Remote Work Tools

Prometheus Alerting for Remote Infrastructure

Running distributed infrastructure across cloud regions means failures happen at odd hours, often when no one is watching. Prometheus alerting combined with Alertmanager routes the right signal to the right person without waking everyone for a disk filling on a dev box.

This guide covers writing alert rules that fire on real conditions, routing alerts through Alertmanager, and integrating with Slack and PagerDuty.


Prerequisites


Writing Alert Rules

Alert rules live in separate .rules.yml files and are loaded by Prometheus via rule_files in prometheus.yml.

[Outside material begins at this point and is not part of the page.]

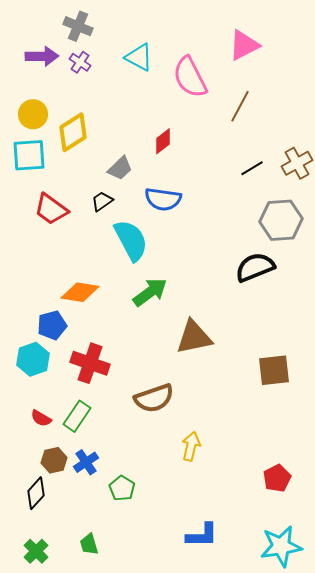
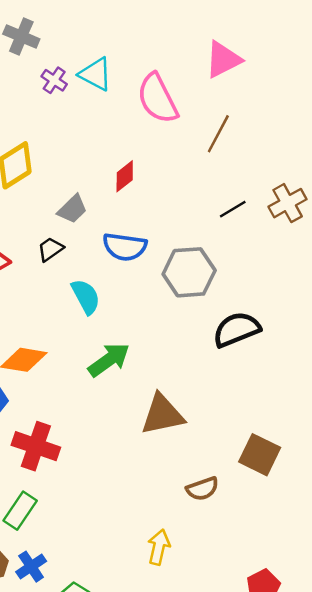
purple cross: (80, 62) -> (54, 80), moved
gray hexagon: (281, 220) -> (189, 272), moved
cyan semicircle: (131, 240) -> (86, 297), size x0.7
brown square: (274, 370) -> (260, 455), turned 32
brown semicircle: (154, 398) -> (202, 489), moved, size x0.7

/etc/prometheus/rules/infra.rules.yml

groups:
  - name: infra
    interval: 30s
    rules:

      - alert: InstanceDown
        expr: up == 0
        for: 2m
        labels:
          severity: critical
          team: ops
        annotations:
          summary: "Instance {{ $labels.instance }} is down"
          description: "{{ $labels.instance }} of job {{ $labels.job }} has been down for 2 minutes."

      - alert: HighCPUUsage
        expr: 100 - (avg by(instance) (rate(node_cpu_seconds_total{mode="idle"}[5m])) * 100) > 90
        for: 5m
        labels:
          severity: warning
          team: ops
        annotations:
          summary: "CPU usage above 90% on {{ $labels.instance }}"
          description: "CPU is at {{ $value | printf \"%.1f\" }}% for 5 minutes."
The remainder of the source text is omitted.